◆ **What the task asks**: An exact transcription is needed of the lines below from the one with "tủ Hafele 535.02.711" through the one with "Übersichtskarte der Blutwelt.", with no other lines and no pictures.

Data excerpts:
Start of Block
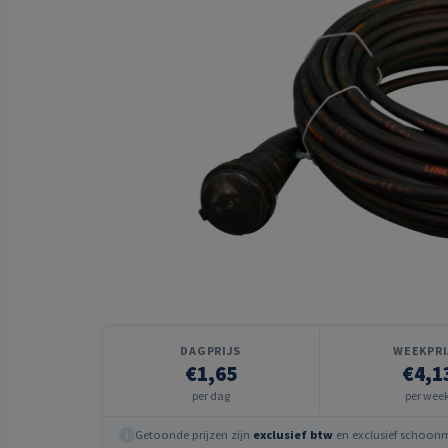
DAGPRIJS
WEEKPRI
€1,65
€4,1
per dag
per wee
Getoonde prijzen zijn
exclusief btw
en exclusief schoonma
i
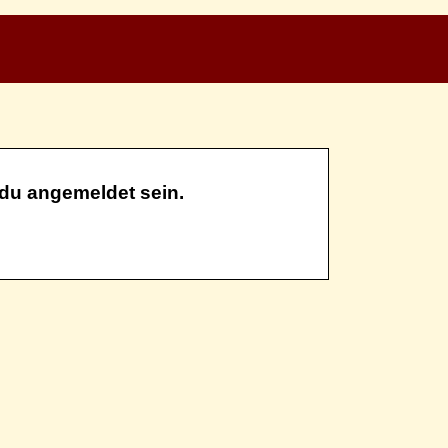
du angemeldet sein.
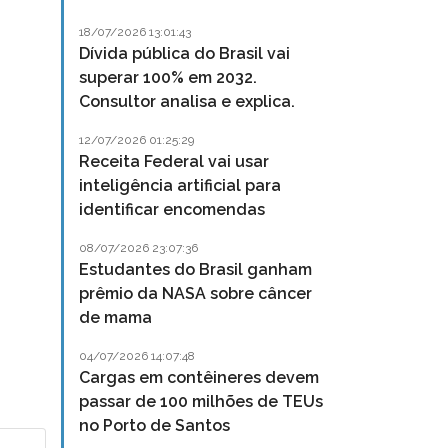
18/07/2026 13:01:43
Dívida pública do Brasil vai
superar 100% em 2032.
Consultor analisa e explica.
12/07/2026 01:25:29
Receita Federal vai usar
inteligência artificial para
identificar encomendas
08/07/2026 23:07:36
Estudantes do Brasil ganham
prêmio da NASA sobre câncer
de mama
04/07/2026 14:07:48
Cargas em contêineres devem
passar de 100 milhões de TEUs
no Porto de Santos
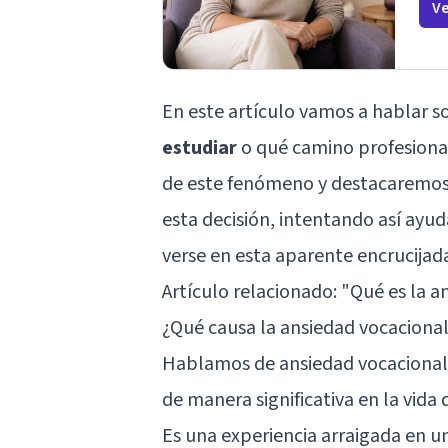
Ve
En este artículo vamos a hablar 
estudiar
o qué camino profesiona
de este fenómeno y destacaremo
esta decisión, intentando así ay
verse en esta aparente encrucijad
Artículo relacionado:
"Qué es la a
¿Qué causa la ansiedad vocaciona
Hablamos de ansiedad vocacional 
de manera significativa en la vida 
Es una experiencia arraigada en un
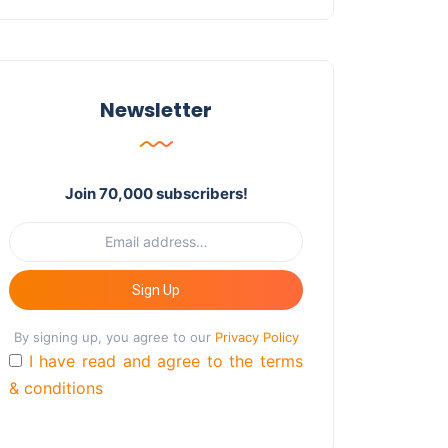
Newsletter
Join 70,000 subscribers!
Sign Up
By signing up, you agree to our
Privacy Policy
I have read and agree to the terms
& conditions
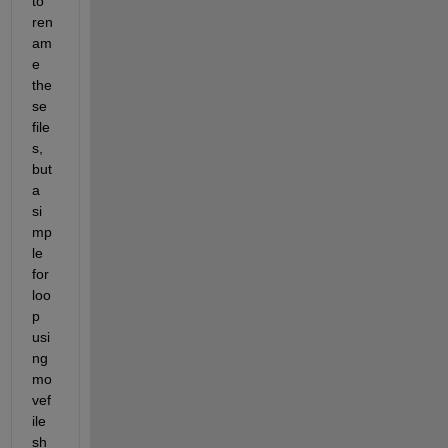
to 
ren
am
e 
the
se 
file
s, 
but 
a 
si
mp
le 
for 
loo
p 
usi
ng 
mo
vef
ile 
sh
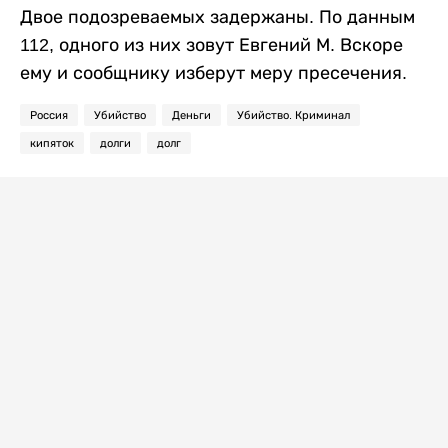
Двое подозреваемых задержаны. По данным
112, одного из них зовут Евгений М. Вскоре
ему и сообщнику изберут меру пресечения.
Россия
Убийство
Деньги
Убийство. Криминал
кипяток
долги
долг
End of Block
Start of Block
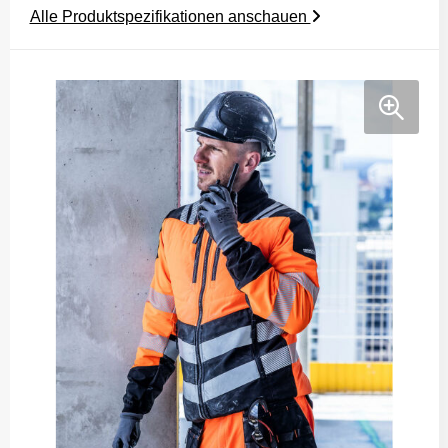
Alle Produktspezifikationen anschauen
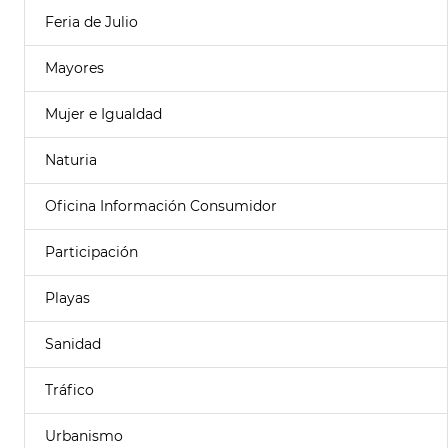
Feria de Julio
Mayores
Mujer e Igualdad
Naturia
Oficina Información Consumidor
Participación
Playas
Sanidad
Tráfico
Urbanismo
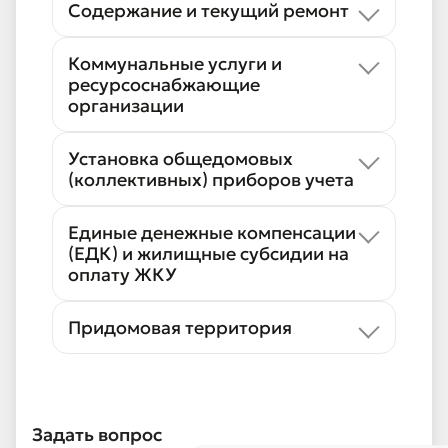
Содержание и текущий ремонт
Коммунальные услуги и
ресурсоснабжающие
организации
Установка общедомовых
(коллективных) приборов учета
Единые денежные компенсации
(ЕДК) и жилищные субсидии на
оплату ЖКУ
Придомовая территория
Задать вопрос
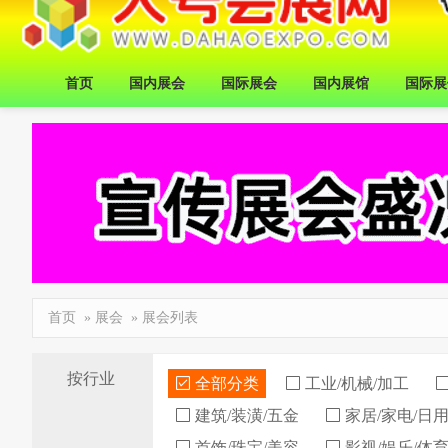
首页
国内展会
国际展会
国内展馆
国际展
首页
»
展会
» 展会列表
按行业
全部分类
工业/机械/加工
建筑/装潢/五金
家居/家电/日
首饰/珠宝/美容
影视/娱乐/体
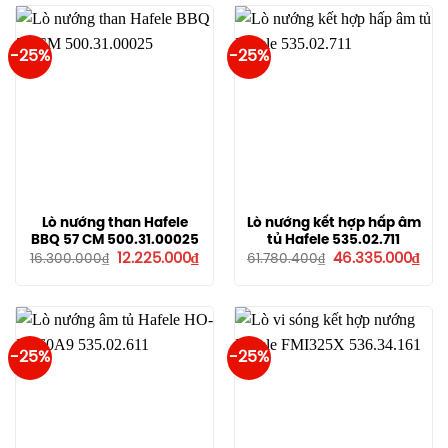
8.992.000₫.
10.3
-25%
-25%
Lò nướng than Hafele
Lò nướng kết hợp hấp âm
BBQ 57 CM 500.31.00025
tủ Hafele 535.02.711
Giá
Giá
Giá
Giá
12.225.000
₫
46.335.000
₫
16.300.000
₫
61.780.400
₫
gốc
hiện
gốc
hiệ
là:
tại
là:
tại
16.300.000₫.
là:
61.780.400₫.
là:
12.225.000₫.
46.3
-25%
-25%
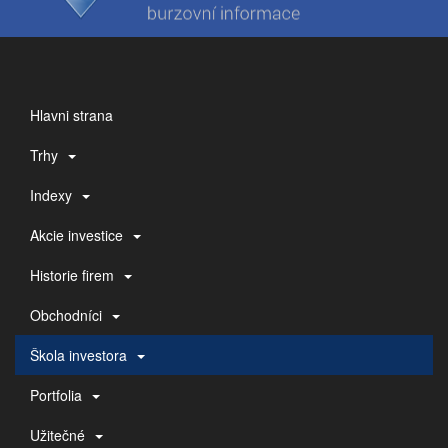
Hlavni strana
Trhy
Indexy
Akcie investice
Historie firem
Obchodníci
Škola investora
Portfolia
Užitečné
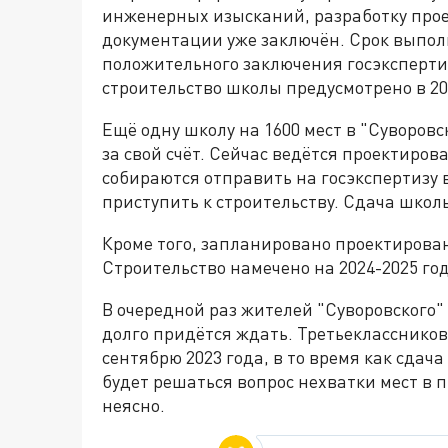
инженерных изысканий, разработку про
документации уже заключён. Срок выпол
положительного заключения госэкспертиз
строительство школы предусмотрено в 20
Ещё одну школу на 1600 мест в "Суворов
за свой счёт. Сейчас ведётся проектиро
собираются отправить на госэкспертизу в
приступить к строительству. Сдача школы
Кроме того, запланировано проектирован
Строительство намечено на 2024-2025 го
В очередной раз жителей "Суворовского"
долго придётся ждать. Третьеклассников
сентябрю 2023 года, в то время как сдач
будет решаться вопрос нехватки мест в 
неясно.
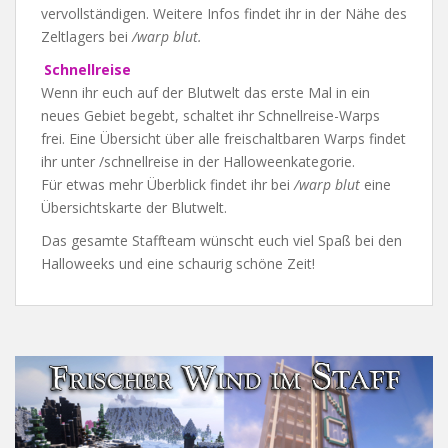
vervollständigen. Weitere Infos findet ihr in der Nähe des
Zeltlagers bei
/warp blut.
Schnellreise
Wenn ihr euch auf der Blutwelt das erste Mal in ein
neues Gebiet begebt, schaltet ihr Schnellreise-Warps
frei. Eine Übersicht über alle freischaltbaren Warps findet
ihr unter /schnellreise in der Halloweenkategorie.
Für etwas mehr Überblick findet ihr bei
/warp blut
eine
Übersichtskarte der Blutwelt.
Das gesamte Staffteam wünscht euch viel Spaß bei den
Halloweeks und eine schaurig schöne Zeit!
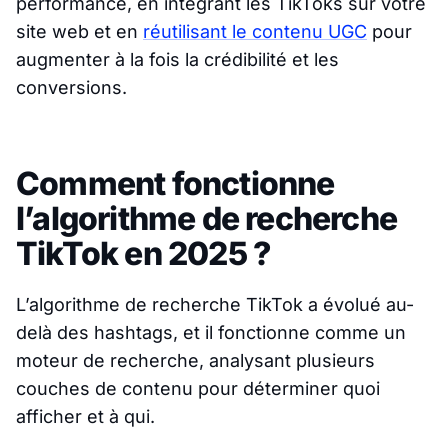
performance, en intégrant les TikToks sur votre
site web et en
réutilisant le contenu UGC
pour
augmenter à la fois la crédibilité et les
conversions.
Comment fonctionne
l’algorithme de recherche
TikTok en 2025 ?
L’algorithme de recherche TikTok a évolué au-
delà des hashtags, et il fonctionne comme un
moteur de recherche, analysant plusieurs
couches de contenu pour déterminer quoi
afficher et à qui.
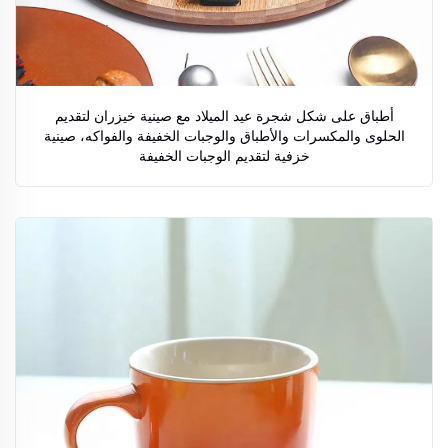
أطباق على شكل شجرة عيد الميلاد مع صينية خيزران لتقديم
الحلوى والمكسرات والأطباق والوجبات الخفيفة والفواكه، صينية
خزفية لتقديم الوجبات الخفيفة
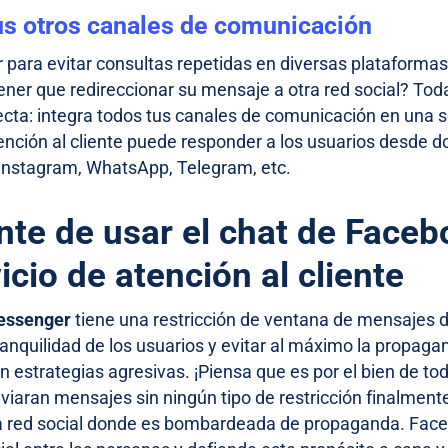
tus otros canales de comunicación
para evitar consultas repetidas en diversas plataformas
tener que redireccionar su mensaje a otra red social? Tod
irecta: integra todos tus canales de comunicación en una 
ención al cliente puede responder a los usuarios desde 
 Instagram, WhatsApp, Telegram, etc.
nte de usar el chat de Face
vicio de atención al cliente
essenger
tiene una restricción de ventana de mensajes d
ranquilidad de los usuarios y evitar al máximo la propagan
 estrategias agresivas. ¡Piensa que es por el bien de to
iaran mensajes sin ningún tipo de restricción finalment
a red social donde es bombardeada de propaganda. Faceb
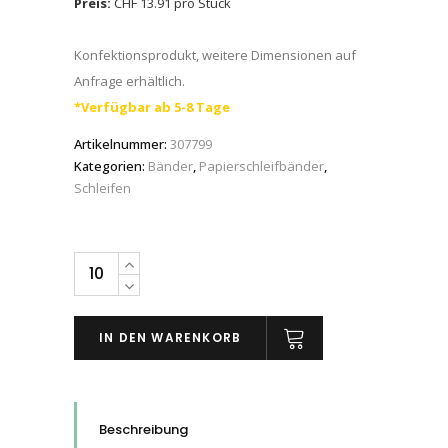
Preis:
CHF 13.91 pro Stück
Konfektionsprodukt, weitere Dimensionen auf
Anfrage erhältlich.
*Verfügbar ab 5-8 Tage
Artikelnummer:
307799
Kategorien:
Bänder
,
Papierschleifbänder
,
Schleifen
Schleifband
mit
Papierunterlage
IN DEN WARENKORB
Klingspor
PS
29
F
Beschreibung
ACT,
End of Block
◆ **Solution below**:
tủ Hafele 535.02.711
Giá
Giá
Giá
Giá
12.225.000
₫
46.335.000
₫
16.300.000
₫
61.780.400
₫
gốc
hiện
gốc
hiệ
là:
tại
là:
tại
16.300.000₫.
là:
61.780.400₫.
là:
12.225.000₫.
46.3
-25%
-25%
Hlavni strana
Trhy
Indexy
Akcie investice
Historie firem
Obchodníci
Škola investora
Portfolia
Užitečné
инженерных изысканий, разработку про
документации уже заключён. Срок выпол
положительного заключения госэкспертиз
строительство школы предусмотрено в 20
Ещё одну школу на 1600 мест в "Суворов
за свой счёт. Сейчас ведётся проектиро
собираются отправить на госэкспертизу в
приступить к строительству. Сдача школы
Кроме того, запланировано проектирован
Строительство намечено на 2024-2025 го
В очередной раз жителей "Суворовского"
долго придётся ждать. Третьеклассников
сентябрю 2023 года, в то время как сдач
будет решаться вопрос нехватки мест в 
неясно.
vervollständigen. Weitere Infos findet ihr in der Nähe des
Zeltlagers bei
/warp blut.
Schnellreise
Wenn ihr euch auf der Blutwelt das erste Mal in ein
neues Gebiet begebt, schaltet ihr Schnellreise-Warps
frei. Eine Übersicht über alle freischaltbaren Warps findet
ihr unter /schnellreise in der Halloweenkategorie.
Für etwas mehr Überblick findet ihr bei
/warp blut
eine
Übersichtskarte der Blutwelt.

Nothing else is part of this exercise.